Another 150 Oklahomans are answering the call to duty.
They're in training for deployment to Afghanistan. It's an engineering company heading out soon to help as other troops are withdrawing from the country.
The 1220th Engineering Company does a lot of driving in convoys. It's one of the most dangerous roles for soldiers in Afghanistan now, with the risk of roadside bombs. That's why they're training at Camp Gruber on how to judge the danger and avoid it.
"We always stay alert, someone is always watching and you always have to present yourself as a hard target," said Sgt. Brian Bigfeather.
Most of the soldiers have deployed overseas before, but with the dangers they face, training on security is a top priority and they take it slow.
When they pull out of a secure area, the overriding concern is to complete the mission and get back safely. So, they spend days driving around Camp Gruber, heading into uncertain scenarios with other soldiers playing the roles of locals. either friendly or unfriendly. The soldiers in the convoy don't know. That's the training.

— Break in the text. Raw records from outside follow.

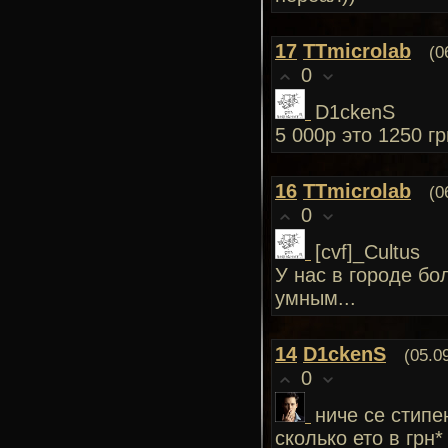
17
TTmicrolab
(0
0
D1ckenS
5 000р это 1250 гр
16
TTmicrolab
(0
0
[cvf]_Cultus
У нас в городе бо
умным...
14
D1ckenS
(05.0
0
ниче се стипен
сколько ето в грн*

"How to react to a situation when it arises," said Staff Sgt. Laprix Davis.
Davis is on his fourth deployment, but his first with soldiers under his command.

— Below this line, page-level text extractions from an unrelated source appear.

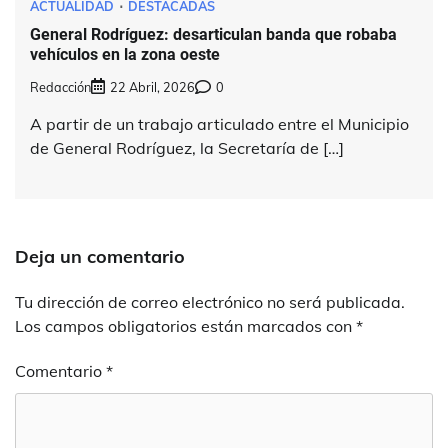
ACTUALIDAD
DESTACADAS
General Rodríguez: desarticulan banda que robaba
vehículos en la zona oeste
Redacción
22 Abril, 2026
0
A partir de un trabajo articulado entre el Municipio
de General Rodríguez, la Secretaría de […]
Deja un comentario
Tu dirección de correo electrónico no será publicada.
Los campos obligatorios están marcados con
*
Comentario
*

"As long as I make it and the soldiers make it through another day, that's all that matters—battle focus," Davis said.
This group of soldiers will spend another couple of weeks training at Camp Gruber, then go to Fort Bliss, in Texas, before leaving for Afghanistan in April.
Their mission in Afghanistan is primarily deconstruction, as the Army pulls out of bases in the eastern part of the country.
They'll also do repair work, as the Afghan security forces takes over.
"We actually have a deconstruction mission, which basically consists of tearing down the bases over there," said Captain Joshua Lawson.
The National Guard has a deployment ceremony for next Tuesday, in Muskogee.
The 1220th will be mobilized for a year and will spend nine months overseas.